TASK OBJECTIVE => From the first line to the last, print the data exactly as written.

DATASET RECORDS =>
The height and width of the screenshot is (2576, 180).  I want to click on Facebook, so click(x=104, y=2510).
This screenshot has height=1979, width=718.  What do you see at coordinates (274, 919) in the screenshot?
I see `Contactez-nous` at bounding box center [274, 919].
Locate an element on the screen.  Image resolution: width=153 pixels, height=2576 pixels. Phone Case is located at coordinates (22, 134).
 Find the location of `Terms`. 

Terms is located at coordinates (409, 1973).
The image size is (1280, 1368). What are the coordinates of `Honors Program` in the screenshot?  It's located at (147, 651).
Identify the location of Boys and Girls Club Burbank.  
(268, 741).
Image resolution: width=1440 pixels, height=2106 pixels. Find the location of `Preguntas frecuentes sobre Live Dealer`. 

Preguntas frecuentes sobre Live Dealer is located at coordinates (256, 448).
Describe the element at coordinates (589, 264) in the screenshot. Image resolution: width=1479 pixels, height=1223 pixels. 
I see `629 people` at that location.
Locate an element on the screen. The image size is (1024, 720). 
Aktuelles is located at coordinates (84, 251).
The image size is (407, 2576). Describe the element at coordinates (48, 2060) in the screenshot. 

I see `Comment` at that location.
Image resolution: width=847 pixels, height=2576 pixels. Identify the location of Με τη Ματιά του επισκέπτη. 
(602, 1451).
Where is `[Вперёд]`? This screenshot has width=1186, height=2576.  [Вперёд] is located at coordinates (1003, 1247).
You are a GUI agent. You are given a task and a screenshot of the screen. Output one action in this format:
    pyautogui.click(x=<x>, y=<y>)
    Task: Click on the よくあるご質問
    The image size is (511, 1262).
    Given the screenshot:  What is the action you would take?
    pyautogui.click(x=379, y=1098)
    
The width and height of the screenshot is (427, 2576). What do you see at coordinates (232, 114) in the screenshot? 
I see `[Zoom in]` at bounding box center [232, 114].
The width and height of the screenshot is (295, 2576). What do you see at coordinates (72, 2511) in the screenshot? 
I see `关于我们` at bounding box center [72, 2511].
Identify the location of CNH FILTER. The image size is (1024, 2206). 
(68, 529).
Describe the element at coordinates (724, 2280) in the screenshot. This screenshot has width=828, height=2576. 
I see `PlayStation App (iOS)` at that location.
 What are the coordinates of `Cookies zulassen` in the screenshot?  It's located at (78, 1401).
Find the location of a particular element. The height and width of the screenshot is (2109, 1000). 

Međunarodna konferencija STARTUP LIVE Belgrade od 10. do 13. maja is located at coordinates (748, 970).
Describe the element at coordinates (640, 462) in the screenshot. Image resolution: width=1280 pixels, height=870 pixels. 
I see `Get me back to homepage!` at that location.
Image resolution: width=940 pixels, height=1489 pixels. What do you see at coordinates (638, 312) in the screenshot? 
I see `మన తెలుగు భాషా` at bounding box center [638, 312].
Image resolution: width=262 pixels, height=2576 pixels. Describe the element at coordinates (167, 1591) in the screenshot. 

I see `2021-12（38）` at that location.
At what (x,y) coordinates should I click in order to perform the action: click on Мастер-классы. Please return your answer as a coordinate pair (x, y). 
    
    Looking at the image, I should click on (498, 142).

RESULT BELOW =>
The height and width of the screenshot is (2576, 180).  I want to click on Facebook, so click(x=104, y=2510).
This screenshot has height=1979, width=718.  What do you see at coordinates (274, 919) in the screenshot?
I see `Contactez-nous` at bounding box center [274, 919].
Locate an element on the screen.  Image resolution: width=153 pixels, height=2576 pixels. Phone Case is located at coordinates (22, 134).
 Find the location of `Terms`. 

Terms is located at coordinates (409, 1973).
The image size is (1280, 1368). What are the coordinates of `Honors Program` in the screenshot?  It's located at (147, 651).
Identify the location of Boys and Girls Club Burbank.  
(268, 741).
Image resolution: width=1440 pixels, height=2106 pixels. Find the location of `Preguntas frecuentes sobre Live Dealer`. 

Preguntas frecuentes sobre Live Dealer is located at coordinates (256, 448).
Describe the element at coordinates (589, 264) in the screenshot. Image resolution: width=1479 pixels, height=1223 pixels. 
I see `629 people` at that location.
Locate an element on the screen. The image size is (1024, 720). 
Aktuelles is located at coordinates (84, 251).
The image size is (407, 2576). Describe the element at coordinates (48, 2060) in the screenshot. 

I see `Comment` at that location.
Image resolution: width=847 pixels, height=2576 pixels. Identify the location of Με τη Ματιά του επισκέπτη. 
(602, 1451).
Where is `[Вперёд]`? This screenshot has width=1186, height=2576.  [Вперёд] is located at coordinates (1003, 1247).
You are a GUI agent. You are given a task and a screenshot of the screen. Output one action in this format:
    pyautogui.click(x=<x>, y=<y>)
    Task: Click on the よくあるご質問
    The image size is (511, 1262).
    Given the screenshot:  What is the action you would take?
    pyautogui.click(x=379, y=1098)
    
The width and height of the screenshot is (427, 2576). What do you see at coordinates (232, 114) in the screenshot? 
I see `[Zoom in]` at bounding box center [232, 114].
The width and height of the screenshot is (295, 2576). What do you see at coordinates (72, 2511) in the screenshot? 
I see `关于我们` at bounding box center [72, 2511].
Identify the location of CNH FILTER. The image size is (1024, 2206). 
(68, 529).
Describe the element at coordinates (724, 2280) in the screenshot. This screenshot has width=828, height=2576. 
I see `PlayStation App (iOS)` at that location.
 What are the coordinates of `Cookies zulassen` in the screenshot?  It's located at (78, 1401).
Find the location of a particular element. The height and width of the screenshot is (2109, 1000). 

Međunarodna konferencija STARTUP LIVE Belgrade od 10. do 13. maja is located at coordinates (748, 970).
Describe the element at coordinates (640, 462) in the screenshot. Image resolution: width=1280 pixels, height=870 pixels. 
I see `Get me back to homepage!` at that location.
Image resolution: width=940 pixels, height=1489 pixels. What do you see at coordinates (638, 312) in the screenshot? 
I see `మన తెలుగు భాషా` at bounding box center [638, 312].
Image resolution: width=262 pixels, height=2576 pixels. Describe the element at coordinates (167, 1591) in the screenshot. 

I see `2021-12（38）` at that location.
At what (x,y) coordinates should I click in order to perform the action: click on Мастер-классы. Please return your answer as a coordinate pair (x, y). 
    
    Looking at the image, I should click on (498, 142).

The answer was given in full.